:: Material provided ::
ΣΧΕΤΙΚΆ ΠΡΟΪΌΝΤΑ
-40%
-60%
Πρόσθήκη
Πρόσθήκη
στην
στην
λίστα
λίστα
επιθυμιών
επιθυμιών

==

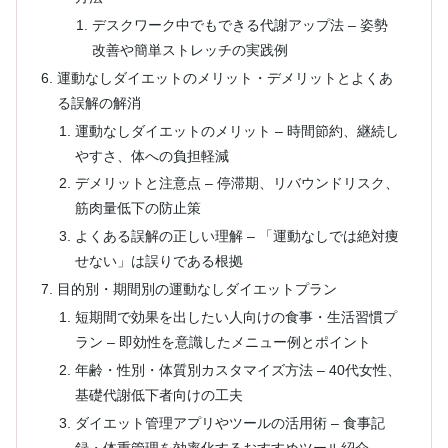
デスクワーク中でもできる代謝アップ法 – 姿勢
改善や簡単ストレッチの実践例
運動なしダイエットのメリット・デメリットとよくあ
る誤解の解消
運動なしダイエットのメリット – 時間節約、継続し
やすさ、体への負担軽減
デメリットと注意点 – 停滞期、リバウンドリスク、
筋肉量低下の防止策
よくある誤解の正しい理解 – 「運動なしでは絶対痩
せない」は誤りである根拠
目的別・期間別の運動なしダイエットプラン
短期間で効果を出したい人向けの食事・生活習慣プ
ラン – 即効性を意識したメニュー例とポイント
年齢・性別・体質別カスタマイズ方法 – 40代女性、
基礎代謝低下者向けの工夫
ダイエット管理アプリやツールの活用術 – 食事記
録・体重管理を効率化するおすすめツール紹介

:: Directions ::
Your answer should be the lines above, from the line containing "目的別・期間別の運動なしダイエットプラン" up to and including the line containing "録・体重管理を効率化するおすすめツール紹介", reproduced exactly and with nothing else.

:: Solution for this task ::
目的別・期間別の運動なしダイエットプラン
短期間で効果を出したい人向けの食事・生活習慣プ
ラン – 即効性を意識したメニュー例とポイント
年齢・性別・体質別カスタマイズ方法 – 40代女性、
基礎代謝低下者向けの工夫
ダイエット管理アプリやツールの活用術 – 食事記
録・体重管理を効率化するおすすめツール紹介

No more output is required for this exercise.